Nick Cave et Warren Ellis (associés sur les albums du chanteur australien) ont commencé au cinéma avec John Hillcoat (Ghosts... of the Civil Dead en 1988, puis en compétition à Cannes avec Des hommes sans loi en 2013) alors que le violoniste s’est émancipé avec le succès que l’on connaît pour Mustang (Quinzaine des réalisateurs, et le César à la clé). On le retrouve d’ailleurs cette année à Un Certain Regard avec Wind River de Taylor Sheridan.

Jonny Greenwood, guitariste et membre actif du groupe de rock Radiohead, s’est fait connaître au cinéma avec Paul Thomas Anderson (There Will Be Blood en 2007), mais c’est pour Lynne Ramsay qu’il est venu à Cannes (We Need To Talk About Kevin en 2011).

Tout en étant un compositeur au sens large, et parfois musicien de scène comme nous venons de le voir, tout musicien n’est pas capable pour autant de devenir un compositeur pour le cinéma. Ce travail de musique à l’image implique des considérations et des compétences qui ne sont pas exclusivement liées à la composition elle-même, mais aussi à la compréhension du film, aux enjeux du récit... les compositeurs qui se consacrent exclusivement à cette activité peuvent ainsi par expérience et savoir-faire apporter leur compétence à un réalisateur pour le soutien du film.

Philippe Sarde (en compétition cette année pour la 21e fois avec Rodin de Jacques Doillon) se définit d’ailleurs comme un scénariste musical. Il est plus dans la considération du film que dans la musique elle-même, allant même jusqu’à proposer des modifications de montage au cinéaste. Bien souvent il s’agit pour le réalisateur ou producteur d’un choix de raison et un gage de confiance que de faire appel à un artiste qui connaît le cinéma. Ces compositeurs sont aussi caméléons, n’ont pas de style propre et défini (même si une identité et des éléments de personnalité peuvent se dégager). Pour les besoins d’un film, ils pourront alors convoquer un orchestre, un instrument soliste, une valse, un tango, du jazz, ou des sonorités plus électroniques.

Malgré les qualités requises pour écrire sur-mesure la musique d’un film, certains cinéastes invitent des musiciens issus du concert. Ils le font pour leur style propre, parce qu’ils ont aimé leur musique à l’écoute de leurs albums. Ils ne leur demanderont pas de faire autre chose, de sortir de leur territoire. Il s’agit donc ici de créer une confrontation entre deux univers plutôt que de provoquer une véritable collaboration.

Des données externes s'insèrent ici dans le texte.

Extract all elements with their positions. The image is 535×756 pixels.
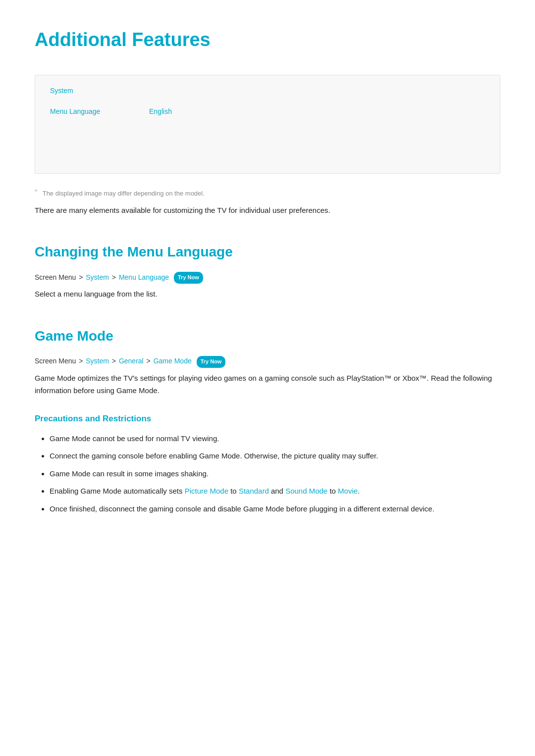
breadcrumb-menu-language-link[interactable]: Menu Language xyxy=(119,273,169,281)
chevron-icon-2: > xyxy=(112,273,118,281)
standard-link[interactable]: Standard xyxy=(239,487,269,495)
movie-link[interactable]: Movie xyxy=(338,487,358,495)
section-changing-menu-language: Changing the Menu Language Screen Menu >… xyxy=(35,236,500,300)
chevron-icon-1: > xyxy=(79,273,85,281)
ui-menu-language-label: Menu Language xyxy=(50,106,109,117)
picture-mode-link[interactable]: Picture Mode xyxy=(185,487,228,495)
breadcrumb-system-gm-link[interactable]: System xyxy=(86,357,109,365)
bullet-text-1: Game Mode cannot be used for normal TV v… xyxy=(50,434,219,443)
try-now-badge-game-mode[interactable]: Try Now xyxy=(197,356,226,368)
chevron-icon-gm-2: > xyxy=(112,357,118,365)
list-item: Once finished, disconnect the gaming con… xyxy=(50,503,500,515)
ui-menu-row: Menu Language English xyxy=(50,106,485,117)
section-desc-changing-menu-language: Select a menu language from the list. xyxy=(35,288,500,301)
bullet-text-4c: and xyxy=(269,487,285,495)
breadcrumb-game-mode-link[interactable]: Game Mode xyxy=(154,357,192,365)
precautions-list: Game Mode cannot be used for normal TV v… xyxy=(35,432,500,515)
breadcrumb-changing-menu-language: Screen Menu > System > Menu Language Try… xyxy=(35,271,500,284)
bullet-text-3: Game Mode can result in some images shak… xyxy=(50,469,209,478)
subsection-precautions: Precautions and Restrictions Game Mode c… xyxy=(35,412,500,515)
list-item: Connect the gaming console before enabli… xyxy=(50,450,500,462)
section-desc-game-mode: Game Mode optimizes the TV's settings fo… xyxy=(35,372,500,397)
breadcrumb-prefix: Screen Menu xyxy=(35,273,76,281)
bullet-text-2: Connect the gaming console before enabli… xyxy=(50,452,378,460)
bullet-text-4d: to xyxy=(327,487,338,495)
list-item: Game Mode cannot be used for normal TV v… xyxy=(50,432,500,445)
section-game-mode: Game Mode Screen Menu > System > General… xyxy=(35,320,500,515)
breadcrumb-prefix-gm: Screen Menu xyxy=(35,357,76,365)
try-now-badge-menu-language[interactable]: Try Now xyxy=(174,272,203,284)
list-item: Enabling Game Mode automatically sets Pi… xyxy=(50,485,500,498)
subsection-title-precautions: Precautions and Restrictions xyxy=(35,412,500,425)
breadcrumb-general-gm-link[interactable]: General xyxy=(119,357,144,365)
ui-menu-language-value: English xyxy=(149,106,172,117)
bullet-text-4b: to xyxy=(228,487,239,495)
note-quote-char: " xyxy=(35,189,38,197)
bullet-text-5: Once finished, disconnect the gaming con… xyxy=(50,504,434,513)
page-title: Additional Features xyxy=(35,25,500,55)
bullet-text-4e: . xyxy=(358,487,360,495)
note-text: The displayed image may differ depending… xyxy=(43,189,205,199)
breadcrumb-game-mode: Screen Menu > System > General > Game Mo… xyxy=(35,355,500,367)
note-line: " The displayed image may differ dependi… xyxy=(35,189,500,199)
chevron-icon-gm-3: > xyxy=(147,357,153,365)
chevron-icon-gm-1: > xyxy=(79,357,85,365)
list-item: Game Mode can result in some images shak… xyxy=(50,467,500,480)
breadcrumb-system-link[interactable]: System xyxy=(86,273,109,281)
ui-system-label: System xyxy=(50,85,485,96)
section-title-changing-menu-language: Changing the Menu Language xyxy=(35,236,500,263)
bullet-text-4a: Enabling Game Mode automatically sets xyxy=(50,487,185,495)
section-title-game-mode: Game Mode xyxy=(35,320,500,348)
ui-screenshot-box: System Menu Language English xyxy=(35,75,500,174)
sound-mode-link[interactable]: Sound Mode xyxy=(285,487,327,495)
intro-text: There are many elements available for cu… xyxy=(35,204,500,217)
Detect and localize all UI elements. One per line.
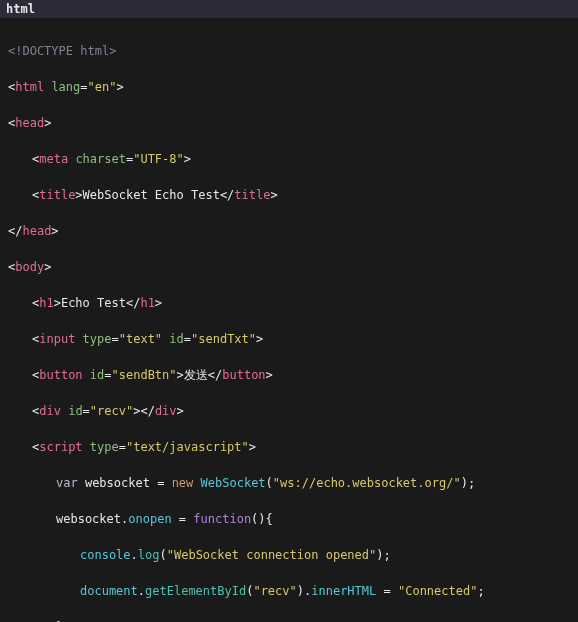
- code-line: <script type="text/javascript">: [8, 438, 570, 456]
- code-line: <!DOCTYPE html>: [8, 42, 570, 60]
- code-line: document.getElementById("recv").innerHTM…: [8, 582, 570, 600]
- code-line: <head>: [8, 114, 570, 132]
- code-line: <div id="recv"></div>: [8, 402, 570, 420]
- code-line: <h1>Echo Test</h1>: [8, 294, 570, 312]
- code-line: };: [8, 618, 570, 622]
- code-line: <meta charset="UTF-8">: [8, 150, 570, 168]
- code-line: </head>: [8, 222, 570, 240]
- file-label: html: [6, 2, 35, 16]
- code-line: <html lang="en">: [8, 78, 570, 96]
- code-line: var websocket = new WebSocket("ws://echo…: [8, 474, 570, 492]
- code-line: <button id="sendBtn">发送</button>: [8, 366, 570, 384]
- code-line: <input type="text" id="sendTxt">: [8, 330, 570, 348]
- code-line: <body>: [8, 258, 570, 276]
- code-line: <title>WebSocket Echo Test</title>: [8, 186, 570, 204]
- file-header: html: [0, 0, 578, 18]
- code-block: <!DOCTYPE html> <html lang="en"> <head> …: [0, 18, 578, 622]
- code-line: websocket.onopen = function(){: [8, 510, 570, 528]
- code-line: console.log("WebSocket connection opened…: [8, 546, 570, 564]
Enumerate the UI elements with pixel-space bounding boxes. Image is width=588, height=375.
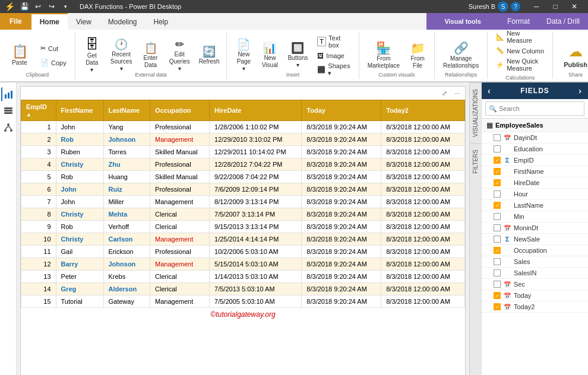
manage-relationships-btn[interactable]: 🔗 ManageRelationships xyxy=(440,34,482,77)
field-group-header[interactable]: ▦ EmployeeSales xyxy=(482,119,588,132)
redo-btn[interactable]: ↪ xyxy=(46,1,58,12)
field-checkbox[interactable] xyxy=(494,281,501,288)
field-item[interactable]: Min xyxy=(482,211,588,223)
field-checkbox[interactable]: ✓ xyxy=(494,292,501,299)
field-item[interactable]: 📅 Sec xyxy=(482,279,588,290)
col-hiredate[interactable]: HireDate xyxy=(210,100,302,121)
fields-search-input[interactable] xyxy=(485,101,584,116)
field-item[interactable]: ✓ 📅 Today xyxy=(482,290,588,301)
field-checkbox[interactable] xyxy=(494,134,501,141)
table-row: 13 Peter Krebs Clerical 1/14/2013 5:03:1… xyxy=(21,271,465,283)
field-checkbox[interactable] xyxy=(494,236,501,243)
field-checkbox[interactable]: ✓ xyxy=(494,247,501,254)
field-checkbox[interactable]: ✓ xyxy=(494,202,501,209)
field-item[interactable]: 📅 MoninDt xyxy=(482,223,588,234)
tab-modeling[interactable]: Modeling xyxy=(100,13,146,30)
field-item[interactable]: ✓ Σ EmpID xyxy=(482,155,588,166)
paste-btn[interactable]: 📋 Paste xyxy=(5,34,34,77)
new-page-btn[interactable]: 📄 NewPage ▾ xyxy=(232,34,255,77)
field-checkbox[interactable]: ✓ xyxy=(494,168,501,175)
cell-empid: 12 xyxy=(21,258,56,271)
get-data-btn[interactable]: 🗄 GetData ▾ xyxy=(80,34,104,77)
buttons-btn[interactable]: 🔲 Buttons ▾ xyxy=(284,34,311,77)
cell-empid: 10 xyxy=(21,233,56,246)
field-item[interactable]: ✓ LastName xyxy=(482,200,588,211)
col-lastname[interactable]: LastName xyxy=(103,100,150,121)
save-btn[interactable]: 💾 xyxy=(18,1,30,12)
tab-help[interactable]: Help xyxy=(146,13,177,30)
publish-btn[interactable]: ☁ Publish xyxy=(558,34,588,77)
field-item[interactable]: SalesIN xyxy=(482,268,588,279)
col-empid[interactable]: EmpID▲ xyxy=(21,100,56,121)
field-checkbox[interactable] xyxy=(494,190,501,198)
enter-data-btn[interactable]: 📋 EnterData xyxy=(139,34,163,77)
panel-back-arrow[interactable]: ‹ xyxy=(488,86,491,96)
new-visual-btn[interactable]: 📊 NewVisual xyxy=(258,34,282,77)
col-today2[interactable]: Today2 xyxy=(381,100,465,121)
field-item[interactable]: ✓ FirstName xyxy=(482,166,588,177)
app-icon: ⚡ xyxy=(5,2,15,11)
file-tab[interactable]: File xyxy=(0,13,31,30)
col-occupation[interactable]: Occupation xyxy=(150,100,210,121)
more-options-btn[interactable]: ··· xyxy=(452,88,463,98)
cell-today2: 8/3/2018 12:00:00 AM xyxy=(381,196,465,208)
tab-datadrill[interactable]: Data / Drill xyxy=(538,13,588,30)
sidebar-icon-data[interactable] xyxy=(1,104,15,118)
new-column-btn[interactable]: 📏 New Column xyxy=(492,46,548,56)
recent-sources-btn[interactable]: 🕐 RecentSources ▾ xyxy=(106,34,137,77)
text-box-btn[interactable]: T Text box xyxy=(314,35,353,48)
cell-today: 8/3/2018 9:20:24 AM xyxy=(302,146,381,158)
image-btn[interactable]: 🖼 Image xyxy=(314,49,353,62)
field-item[interactable]: Hour xyxy=(482,189,588,200)
tab-format[interactable]: Format xyxy=(499,13,538,30)
field-checkbox[interactable] xyxy=(494,213,501,220)
copy-btn[interactable]: 📄 Copy xyxy=(37,56,70,69)
from-file-btn[interactable]: 📁 FromFile xyxy=(406,34,429,77)
expand-visual-btn[interactable]: ⤢ xyxy=(439,88,450,98)
field-item[interactable]: ✓ Occupation xyxy=(482,245,588,256)
sidebar-icon-model[interactable] xyxy=(1,120,15,135)
table-scroll[interactable]: EmpID▲ FirstName LastName Occupation Hir… xyxy=(21,100,465,375)
field-checkbox[interactable] xyxy=(494,258,501,265)
table-icon: ▦ xyxy=(486,121,493,129)
side-tab-filters[interactable]: FILTERS xyxy=(470,143,481,179)
tab-home[interactable]: Home xyxy=(31,13,68,30)
refresh-btn[interactable]: 🔄 Refresh xyxy=(197,34,222,77)
panel-forward-arrow[interactable]: › xyxy=(578,86,582,96)
cell-empid: 6 xyxy=(21,183,56,196)
field-checkbox[interactable]: ✓ xyxy=(494,179,501,186)
new-measure-btn[interactable]: 📐 New Measure xyxy=(492,30,548,43)
edit-queries-btn[interactable]: ✏ EditQueries ▾ xyxy=(165,34,194,77)
minimize-btn[interactable]: ─ xyxy=(527,0,545,13)
user-avatar[interactable]: S xyxy=(498,1,508,12)
dropdown-btn[interactable]: ▾ xyxy=(59,1,71,12)
field-item[interactable]: Sales xyxy=(482,256,588,268)
field-checkbox[interactable] xyxy=(494,145,501,152)
fields-panel-header: ‹ FIELDS › xyxy=(482,82,588,99)
field-item[interactable]: Σ NewSale xyxy=(482,234,588,245)
close-btn[interactable]: ✕ xyxy=(565,0,583,13)
field-item[interactable]: 📅 DayinDt xyxy=(482,132,588,144)
field-item[interactable]: ✓ HireDate xyxy=(482,177,588,189)
field-checkbox[interactable] xyxy=(494,269,501,277)
side-tabs: VISUALIZATIONS FILTERS xyxy=(469,82,481,375)
field-item[interactable]: ✓ 📅 Today2 xyxy=(482,301,588,313)
side-tab-visualizations[interactable]: VISUALIZATIONS xyxy=(470,82,481,143)
from-marketplace-btn[interactable]: 🏪 FromMarketplace xyxy=(364,34,403,77)
field-checkbox[interactable]: ✓ xyxy=(494,157,501,164)
undo-btn[interactable]: ↩ xyxy=(32,1,44,12)
svg-point-6 xyxy=(7,123,10,126)
col-firstname[interactable]: FirstName xyxy=(56,100,103,121)
cut-btn[interactable]: ✂ Cut xyxy=(37,42,70,55)
maximize-btn[interactable]: □ xyxy=(546,0,564,13)
new-quick-measure-btn[interactable]: ⚡ New Quick Measure xyxy=(492,58,548,71)
help-btn[interactable]: ? xyxy=(511,2,520,11)
tab-view[interactable]: View xyxy=(68,13,100,30)
cell-today: 8/3/2018 9:20:24 AM xyxy=(302,121,381,134)
field-item[interactable]: Education xyxy=(482,144,588,155)
col-today[interactable]: Today xyxy=(302,100,381,121)
field-checkbox[interactable]: ✓ xyxy=(494,303,501,310)
cell-today2: 8/3/2018 12:00:00 AM xyxy=(381,246,465,258)
sidebar-icon-report[interactable] xyxy=(1,87,15,101)
field-checkbox[interactable] xyxy=(494,224,501,231)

C’est ce que fait Jim Jarmusch, lui-même par ailleurs musicien, lorsqu’il invite Neil Young à improviser avec sa guitare face aux images de Dead Man (en compétition, Cannes 1995). Hormis le rock, avec dernièrement Sqürl sur Paterson (Cannes 2016) et Only Lovers Left Alive (Cannes 2013), le cinéaste a pu explorer d’autres genres, tel que le rap avec RZA sur Ghost Dog (Cannes 1999) et le jazz à ses débuts par sa collaboration avec le saxophoniste John Lurie (à Cannes avec Down by Law en 1986 et Mystery Train en 1989).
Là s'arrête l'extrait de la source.